Well we did the Glacier Ice Climbing. We were kitted up in jackets, waterproof trousers, boots, crampons, rucksacks and ice axes, and set about on the 1 hour hike to the foot of the glacier. Once there we walked up the carved steps until our guide decided it was time to head off the track and make our own, much slower, progress up the ice. Once he’d found his favourite wall he set up all the ropes, only to discover the walkers had used it for carving practice! Unperturbed he taught us how to climb the ice by kicking our toes in ensuring our heals were lower than their tows (very counter-intuitive), how to flick the axes so they held in the ice and could be used to balance while shuffling your feet up the ice. In many ways it was more simple than rock climbing as there was no need to search for handholds – but the stakes were much higher as you’d slide quite a distance before the belay lines caught you if you made a mistake.) We all had a couple of goes before moving further up to a much steeper example. On one of these climbs there was a nasty ledge and overhang which everyone struggled on, and an easier, but still vertical, climb. At this point the weather began closing in and we heard reports that the hikers were on their way down. Not wanting to get caught behind them we took a quite tour up the glacier through some blue ice passages (unfortunately we didn’t clear the dirty ice which was a disappointment) before heading down.
The next day we were leaving the glaciers after a quick stop in at Fox (which we couldn’t really see due to torrential rain) and a walk to the Mirror lake (ditto – although we did all get very wet!) The weather did improve through the day though, so on our arrival at Lake Wanaka it was drier and we explored the town and stayed in a very nice hotel.
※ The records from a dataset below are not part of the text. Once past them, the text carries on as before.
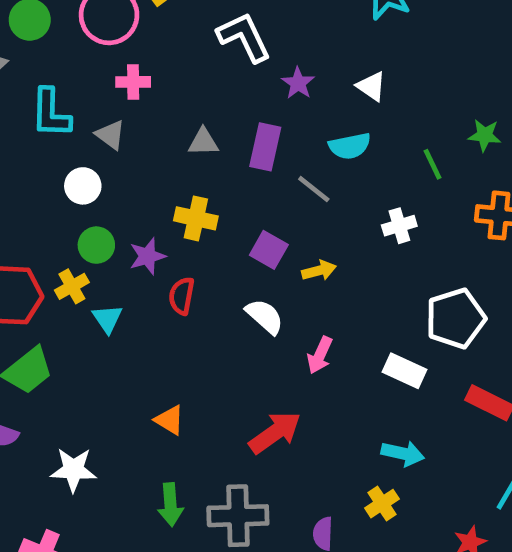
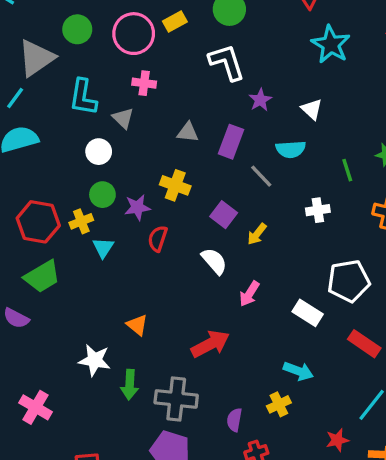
yellow arrow: (319, 271) -> (257, 234), turned 135
white star: (73, 470) -> (95, 360), moved

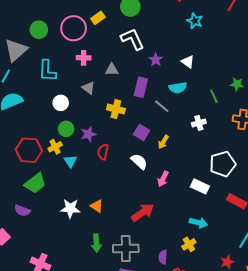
cyan star: (331, 44) -> (195, 21), size x0.7
gray triangle: (123, 118) -> (89, 88), moved
gray triangle: (188, 132) -> (112, 70), moved
yellow cross: (175, 185) -> (116, 109), moved
white star: (95, 360) -> (70, 208), moved

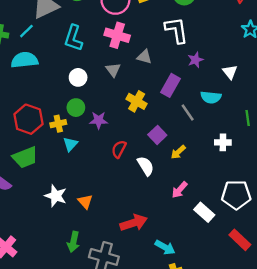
pink cross: (84, 58) -> (117, 35), size x1.5
red semicircle: (103, 152) -> (119, 149), moved
pink arrow: (163, 179) -> (180, 190), moved
cyan arrow: (198, 223) -> (165, 247), moved

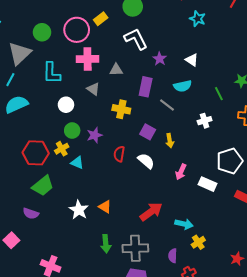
cyan triangle: (70, 144) -> (77, 163), turned -32
yellow arrow: (178, 152) -> (170, 141), turned -40
white star: (56, 196) -> (79, 210), turned 30

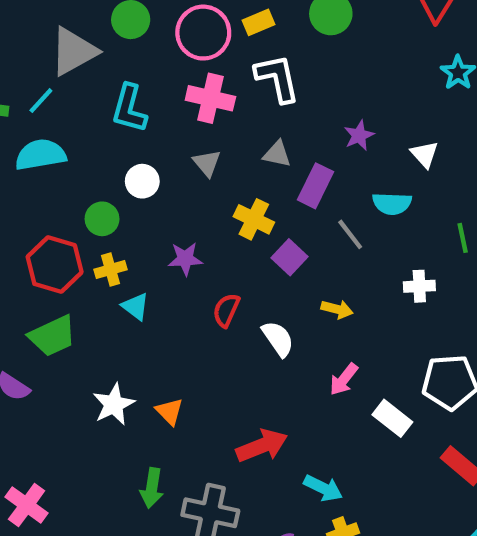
white L-shape: (136, 39) -> (277, 78), moved
gray triangle: (116, 70) -> (277, 154), moved
green circle: (72, 131) -> (102, 219), moved
purple square: (148, 132) -> (290, 257), moved
yellow arrow: (170, 141) -> (337, 309), turned -80

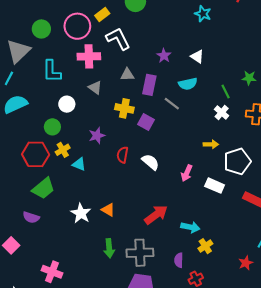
white cross: (419, 286) -> (222, 113), moved, turned -32
yellow arrow: (337, 309) -> (211, 144), moved

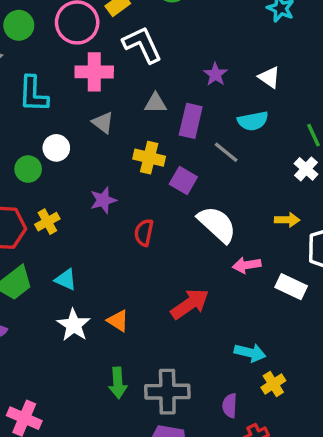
green circle: (52, 127) -> (28, 169), moved
white semicircle: (151, 162) -> (217, 224), moved, size x1.4
cyan triangle: (79, 164) -> (66, 280), moved
pink arrow: (187, 173) -> (247, 265), turned 56
red arrow: (156, 215) -> (190, 304), moved

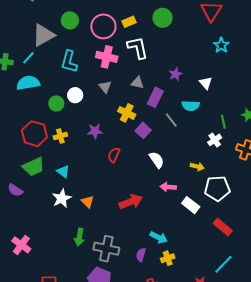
white semicircle: (217, 224) -> (157, 160), size x0.7
purple semicircle: (230, 406) -> (141, 255), moved

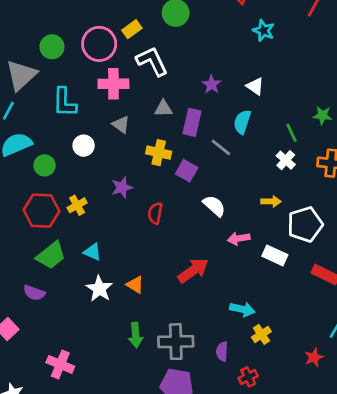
green circle: (56, 103) -> (45, 165), moved
cyan semicircle: (191, 106) -> (242, 122), turned 120
purple semicircle: (141, 255) -> (222, 351), moved

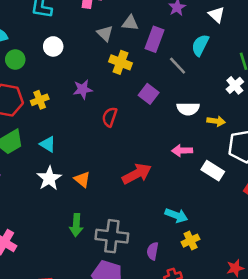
gray triangle: (121, 125) -> (105, 33), moved
purple square: (187, 171) -> (149, 94), moved
white semicircle: (214, 206) -> (188, 109), moved, turned 130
Glorious weather the next morning, so some good pictures of the lake and then we were in Puzzle World, an amazing hour or so with illusion rooms and a giant maze with bridges to keep us entertained.
We arrived in Queenstown with it reputation as the adventure capital of the world in our head, and there definitely is a lot to do here if you’ve got money to burn – lots of bars too! We stopped at the Bungy centre for the free tour and to watch some of our bus people be brave – we didn’t attempt this particular adventure though the New Zealand Rugby League Team arrived to do theres! We did, however, go into te hoody printing store which Mel has been looking forward to since Esther and Rebecca told us about it in Fiji!
We met James King-Turner for a Chinese in the evening and he discussed our options for Milford Sound with us (he’s a skipper there!) and then hit a couple of bars with our bus – culminating in a group rendition of We are the Champions on the karaoke?!
James picked us up the next morning and drove us down to Milford, pointing out various views and stopping for photos at points the busloads of tourists couldn’t get to! We’d decided to do the luxury overnight option – at a greatly reduced price (20 pounds each instead of a hundred) thanks to James – and were not to be disappointed, seeing a leopard seal, a humpback whale not to mention the stunning views, waterfalls and ridiculously high cliffs and getting a beautiful buffet meal. Thanks James!
Love from the country with sloping buses!